## Task details
A single number is the answer: how many lines of the data hold "разработчик"?

------ Available records ------

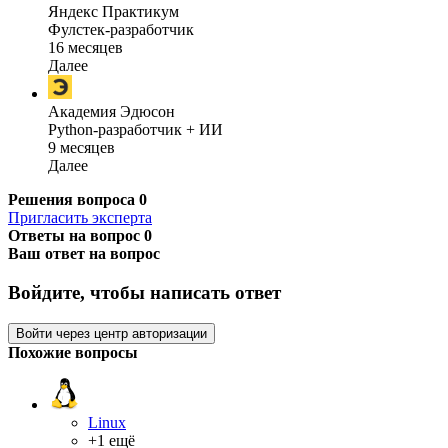
Яндекс Практикум
Фулстек-разработчик
16 месяцев
Далее
Академия Эдюсон
Python-разработчик + ИИ
9 месяцев
Далее
Решения вопроса
0
Пригласить эксперта
Ответы на вопрос
0
Ваш ответ на вопрос
Войдите, чтобы написать ответ
Войти через центр авторизации
Похожие вопросы
Linux
+1 ещё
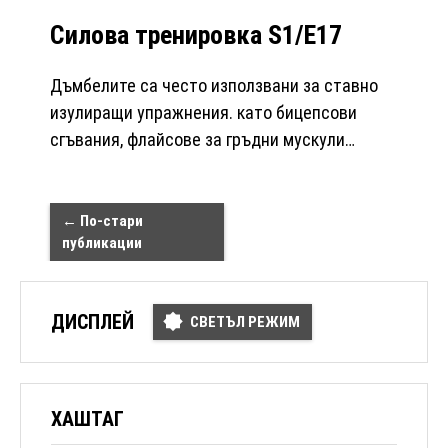
Силова тренировка S1/Е17
Дъмбелите са често използвани за ставно
изулиращи упражнения. като бицепсови
сгъвания, флайсове за гръдни мускули…
←
По-стари
публикации
ДИСПЛЕЙ
СВЕТЪЛ РЕЖИМ
ХАШТАГ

------

## Response to the exercise
2